Pensé varias veces en contarle a mis padres o
a los suyos pero era una batalla perdida. Nadie me iba a creer, no si era mi
palabra contra la de ella, la hermosa niña de los hoyuelos en las mejillas, la
mejor estudiante de la clase, la perfecta Lucía Maldonado. La idea murió antes
de concretarse pero el remordimiento quedaba. Empecé a alucinar, tenía visiones
de animales sangrantes, sin piel que gemían y gritaban pidiéndome que les
devolviera sus entrañas. Soñaba todas las noches con Sultán y me despertaba la
sensación de su lametazo en mis pies.
Una tarde llegué del colegio y
no encontré a mi hermano. Un oscuro presentimiento se apoderó de mí. Le
pregunté a mi mamá si sabía dónde estaba y me dijo que no lo veía desde hace
rato, seguramente estaría por ahí paseando o habría ido a jugar con Lucía. Tuve
que morderme la lengua para evitar lanzar un grito de terror, salí de la casa y
empecé a correr, me perseguían las imágenes de ella con el bisturí, abriendo al
gato, retorciendo sus asquerosas manos arrancado los ojos de un gorrión que aún
estaba con vida, y en mi cerebro sonaba como un taladro su voz preguntándome si
sería muy diferente un humano a sus animales.
Me interné en el bosque y lo
vi teñido de sangre y las ramas de los árboles se convirtieron en patas de perro,
alas de aves y tripas de rana, el viento susurraba mi nombre mientras yo gritaba
el de Lucía. Lo que siempre fue un mapa abierto se había convertido en un
laberinto de pesadilla, hasta que finalmente la vi y mi corazón se detuvo.
Lucía me vio llegar y me
observó en silencio. A sus pies estaba mi hermano con la garganta rajada y la
mirada fija en mí. Me arrodillé y grité el sonido de los condenados. Agarré una
piedra del piso y corrí hacía donde estaba, intentó defenderse pero me poseía una
fuerza sobrehumana, me hice encima de ella y la golpeé con la roca en la cabeza
mientras pataleaba como tantas veces lo vimos hacer con los animales que había
sacrificado, la volví a golpear una y otra vez hasta mucho después que sus
gritos cesaron y su vida se extinguió. Rodé a su lado, me dirigí hacía donde mi
pobre hermano y empecé a reír porque finalmente comprendí la verdad.

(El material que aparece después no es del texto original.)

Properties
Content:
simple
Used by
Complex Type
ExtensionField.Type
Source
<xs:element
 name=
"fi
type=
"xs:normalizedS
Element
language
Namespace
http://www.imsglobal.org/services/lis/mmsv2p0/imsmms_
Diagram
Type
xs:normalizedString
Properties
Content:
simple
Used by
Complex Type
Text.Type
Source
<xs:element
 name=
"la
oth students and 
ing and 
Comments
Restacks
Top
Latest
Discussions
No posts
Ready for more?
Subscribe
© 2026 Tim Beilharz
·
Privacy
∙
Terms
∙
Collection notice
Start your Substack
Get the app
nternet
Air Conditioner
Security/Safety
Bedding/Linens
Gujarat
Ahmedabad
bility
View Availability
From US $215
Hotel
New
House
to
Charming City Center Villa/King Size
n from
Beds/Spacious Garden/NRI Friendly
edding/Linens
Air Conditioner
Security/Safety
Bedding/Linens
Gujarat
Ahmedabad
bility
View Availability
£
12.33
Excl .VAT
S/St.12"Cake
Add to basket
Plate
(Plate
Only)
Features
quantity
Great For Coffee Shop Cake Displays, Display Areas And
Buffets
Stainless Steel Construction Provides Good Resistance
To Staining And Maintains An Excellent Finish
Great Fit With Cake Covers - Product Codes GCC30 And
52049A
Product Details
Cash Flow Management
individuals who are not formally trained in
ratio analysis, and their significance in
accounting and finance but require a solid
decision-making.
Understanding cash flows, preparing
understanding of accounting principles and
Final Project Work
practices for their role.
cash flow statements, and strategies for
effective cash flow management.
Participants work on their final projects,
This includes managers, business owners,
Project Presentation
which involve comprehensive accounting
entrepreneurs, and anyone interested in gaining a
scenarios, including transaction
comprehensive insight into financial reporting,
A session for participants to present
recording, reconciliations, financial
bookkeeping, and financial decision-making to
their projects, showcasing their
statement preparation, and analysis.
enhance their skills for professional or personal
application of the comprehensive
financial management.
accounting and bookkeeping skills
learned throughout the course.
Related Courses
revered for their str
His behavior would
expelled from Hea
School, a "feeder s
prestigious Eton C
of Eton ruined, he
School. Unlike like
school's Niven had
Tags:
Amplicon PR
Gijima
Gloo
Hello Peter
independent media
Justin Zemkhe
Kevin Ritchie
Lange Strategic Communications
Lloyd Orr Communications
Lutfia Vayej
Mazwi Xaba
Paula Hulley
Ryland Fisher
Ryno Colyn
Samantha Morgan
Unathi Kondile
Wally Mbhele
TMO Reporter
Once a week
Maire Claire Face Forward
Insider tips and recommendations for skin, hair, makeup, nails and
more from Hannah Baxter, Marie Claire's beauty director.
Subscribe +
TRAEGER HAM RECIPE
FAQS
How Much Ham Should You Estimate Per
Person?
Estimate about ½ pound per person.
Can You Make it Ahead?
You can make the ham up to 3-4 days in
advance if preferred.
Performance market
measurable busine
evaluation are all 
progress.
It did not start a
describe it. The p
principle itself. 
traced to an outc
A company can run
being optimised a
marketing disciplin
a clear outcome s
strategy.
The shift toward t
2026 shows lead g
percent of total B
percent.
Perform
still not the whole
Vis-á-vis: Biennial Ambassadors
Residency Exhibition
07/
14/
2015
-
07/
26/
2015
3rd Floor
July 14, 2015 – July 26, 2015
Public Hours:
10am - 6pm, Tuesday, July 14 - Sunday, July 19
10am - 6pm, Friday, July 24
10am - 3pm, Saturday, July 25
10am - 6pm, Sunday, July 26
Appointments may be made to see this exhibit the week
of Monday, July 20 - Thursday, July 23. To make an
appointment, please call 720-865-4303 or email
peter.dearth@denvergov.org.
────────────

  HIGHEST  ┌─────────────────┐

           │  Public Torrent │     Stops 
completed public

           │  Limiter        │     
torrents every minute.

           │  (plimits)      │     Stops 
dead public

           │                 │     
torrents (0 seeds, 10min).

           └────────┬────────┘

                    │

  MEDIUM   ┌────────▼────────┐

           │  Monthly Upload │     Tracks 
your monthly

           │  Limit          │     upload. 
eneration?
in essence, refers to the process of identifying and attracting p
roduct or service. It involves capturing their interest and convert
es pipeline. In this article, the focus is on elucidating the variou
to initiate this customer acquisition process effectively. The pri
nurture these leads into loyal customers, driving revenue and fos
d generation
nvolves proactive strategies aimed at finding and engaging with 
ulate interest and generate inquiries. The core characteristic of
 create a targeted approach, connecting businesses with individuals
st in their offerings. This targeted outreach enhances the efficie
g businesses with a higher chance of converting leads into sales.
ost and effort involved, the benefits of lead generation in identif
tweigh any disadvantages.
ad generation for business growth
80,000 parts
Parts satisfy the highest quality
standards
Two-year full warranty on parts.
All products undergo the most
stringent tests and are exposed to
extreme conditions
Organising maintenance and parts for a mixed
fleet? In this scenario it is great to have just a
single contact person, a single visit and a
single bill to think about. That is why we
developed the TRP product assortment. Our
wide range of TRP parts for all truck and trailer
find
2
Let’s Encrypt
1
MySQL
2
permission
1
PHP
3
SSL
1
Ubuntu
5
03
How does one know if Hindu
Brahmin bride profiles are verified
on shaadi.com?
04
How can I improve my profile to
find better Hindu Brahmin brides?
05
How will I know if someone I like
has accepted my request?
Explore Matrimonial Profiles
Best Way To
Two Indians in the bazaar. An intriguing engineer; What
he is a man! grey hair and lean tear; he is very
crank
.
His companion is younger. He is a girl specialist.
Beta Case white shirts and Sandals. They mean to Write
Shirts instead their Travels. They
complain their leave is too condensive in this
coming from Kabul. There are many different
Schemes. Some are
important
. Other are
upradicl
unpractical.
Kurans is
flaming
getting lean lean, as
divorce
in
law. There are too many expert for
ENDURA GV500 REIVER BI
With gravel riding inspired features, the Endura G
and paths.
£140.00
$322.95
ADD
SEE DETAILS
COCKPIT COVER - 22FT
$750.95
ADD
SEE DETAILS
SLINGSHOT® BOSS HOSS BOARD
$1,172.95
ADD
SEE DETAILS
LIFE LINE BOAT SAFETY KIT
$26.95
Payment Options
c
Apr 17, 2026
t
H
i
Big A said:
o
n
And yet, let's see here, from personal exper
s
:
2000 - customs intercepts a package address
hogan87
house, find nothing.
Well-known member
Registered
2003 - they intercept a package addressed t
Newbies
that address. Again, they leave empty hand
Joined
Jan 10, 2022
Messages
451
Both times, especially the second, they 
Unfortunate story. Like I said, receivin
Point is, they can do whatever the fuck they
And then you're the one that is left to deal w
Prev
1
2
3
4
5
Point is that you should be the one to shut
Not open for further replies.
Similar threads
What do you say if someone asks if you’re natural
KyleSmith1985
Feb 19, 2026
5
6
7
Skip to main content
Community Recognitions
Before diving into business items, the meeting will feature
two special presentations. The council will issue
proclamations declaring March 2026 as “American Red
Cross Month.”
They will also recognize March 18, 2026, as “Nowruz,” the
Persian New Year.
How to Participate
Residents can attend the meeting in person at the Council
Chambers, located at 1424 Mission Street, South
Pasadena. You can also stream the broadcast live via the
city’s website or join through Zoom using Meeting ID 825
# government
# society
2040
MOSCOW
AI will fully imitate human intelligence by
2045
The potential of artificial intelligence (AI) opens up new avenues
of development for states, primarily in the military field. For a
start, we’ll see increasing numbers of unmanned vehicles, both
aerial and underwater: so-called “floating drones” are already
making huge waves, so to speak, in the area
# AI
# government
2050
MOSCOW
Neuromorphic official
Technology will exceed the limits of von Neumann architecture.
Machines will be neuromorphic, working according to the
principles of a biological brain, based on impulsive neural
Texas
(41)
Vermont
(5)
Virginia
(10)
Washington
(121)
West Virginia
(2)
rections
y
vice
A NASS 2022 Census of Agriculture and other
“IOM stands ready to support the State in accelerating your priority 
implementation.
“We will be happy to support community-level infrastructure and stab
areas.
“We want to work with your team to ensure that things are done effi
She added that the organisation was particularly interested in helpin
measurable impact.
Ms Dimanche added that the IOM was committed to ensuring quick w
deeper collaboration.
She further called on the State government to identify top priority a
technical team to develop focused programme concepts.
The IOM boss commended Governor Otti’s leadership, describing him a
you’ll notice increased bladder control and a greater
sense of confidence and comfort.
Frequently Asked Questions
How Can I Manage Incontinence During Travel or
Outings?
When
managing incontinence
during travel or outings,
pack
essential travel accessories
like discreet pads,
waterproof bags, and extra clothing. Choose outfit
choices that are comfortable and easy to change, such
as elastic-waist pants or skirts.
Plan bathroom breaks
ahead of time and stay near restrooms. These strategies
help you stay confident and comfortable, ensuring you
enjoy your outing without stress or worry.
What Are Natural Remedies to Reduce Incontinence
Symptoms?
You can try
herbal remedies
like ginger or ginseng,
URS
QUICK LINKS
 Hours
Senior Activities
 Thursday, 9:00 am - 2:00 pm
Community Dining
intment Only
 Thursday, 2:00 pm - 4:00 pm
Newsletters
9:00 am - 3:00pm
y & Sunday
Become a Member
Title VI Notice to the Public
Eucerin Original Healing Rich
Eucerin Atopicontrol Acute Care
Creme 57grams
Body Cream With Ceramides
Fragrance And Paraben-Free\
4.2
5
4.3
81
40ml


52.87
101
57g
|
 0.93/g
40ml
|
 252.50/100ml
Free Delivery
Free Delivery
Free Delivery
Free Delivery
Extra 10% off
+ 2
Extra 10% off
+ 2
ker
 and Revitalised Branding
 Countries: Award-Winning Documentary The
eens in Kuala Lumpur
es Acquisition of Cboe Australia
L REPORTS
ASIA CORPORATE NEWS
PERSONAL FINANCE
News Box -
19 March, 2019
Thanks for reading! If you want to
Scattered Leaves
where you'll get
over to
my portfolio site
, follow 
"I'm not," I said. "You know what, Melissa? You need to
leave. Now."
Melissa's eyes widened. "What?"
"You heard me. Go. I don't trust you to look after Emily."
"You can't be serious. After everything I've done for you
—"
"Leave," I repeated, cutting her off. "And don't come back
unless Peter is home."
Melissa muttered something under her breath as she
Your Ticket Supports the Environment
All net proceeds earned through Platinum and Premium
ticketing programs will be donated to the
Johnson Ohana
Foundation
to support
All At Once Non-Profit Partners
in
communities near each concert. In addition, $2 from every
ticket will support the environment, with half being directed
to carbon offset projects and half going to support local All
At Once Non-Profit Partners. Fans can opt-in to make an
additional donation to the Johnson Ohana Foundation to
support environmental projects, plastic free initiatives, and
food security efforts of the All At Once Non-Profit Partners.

Lo que había visto como mi
hermano era sólo un cervatillo degollado que me miraba estúpidamente con la
lengua afuera. No sé cómo pude confundirlos y ya no importaba. Empecé a reír y
a llorar al mismo tiempo y me pareció que el ciervo cerraba la boca y me daba
las gracias. No podía dejarla allí porque sabía que la encontrarían y tarde o
temprano descubrirían la verdad. Fue entonces cuando tuve la idea.
Volví a mi casa (antes de
llegar pude ver a mi hermano montando en su flamante bicicleta) sin que nadie
me viera fui por un galón de gasolina y un encendedor. Volví adonde ella, la
rocié y le prendí fuego. Me quedé observando como las llamas consumían su piel,
llenándola de pústulas, consumiendo su cabello, sus uñas, matándola por segunda
vez. Luego de eso regué gasolina por los alrededores. El fuego se extendió con
rapidez purificadora de ese bosque que tantas veces fue testigo de nuestros
actos.
Nadie me descubrió. Con el
caos que se formó, mientras llegaban los bomberos pude guardar la gasolina en
su lugar. Y cuando descubrieron su ausencia y encontraron sus huesos fui el que
más lloró y aunque nadie lo supiera lo hacía por ella, por mí, por Sultán,
Saturno y por tantos seres vivos anónimos.
A pesar de estar muerta, mi
vida se tiñó con su nombre, Lucía. Nunca pude casarme por miedo a tener una
esposa o una hija como ella y no podía estar cerca de ningún animal sin
indisponerme, tenía pavor de sentir que alguno de ellos dijera la verdad, me
reclamara por mis crímenes, hasta terminé por volverme vegetariano porque el
olor de la carne quemada me recordaba el de su piel siendo presa de las llamas.
Pero ahora cuando ha
llegado la vejez y estoy solo, ella me acecha. Puedo sentirla aruñando las
puertas de mi habitación todas las noches, disfrutando mi cobardía de viejo.
Ayer al salir pude ver a una rata muerta frente a mi puerta. Sé que muy pronto
llegará el día en que Lucía tenga la fuerza para abrir la puerta de mi cuarto y
avancé dejando una estela de ceniza y sangre y se acerqué a mí para saber lo
que se siente ‘practicar’ con un humano. Que el Señor me proteja y me perdone.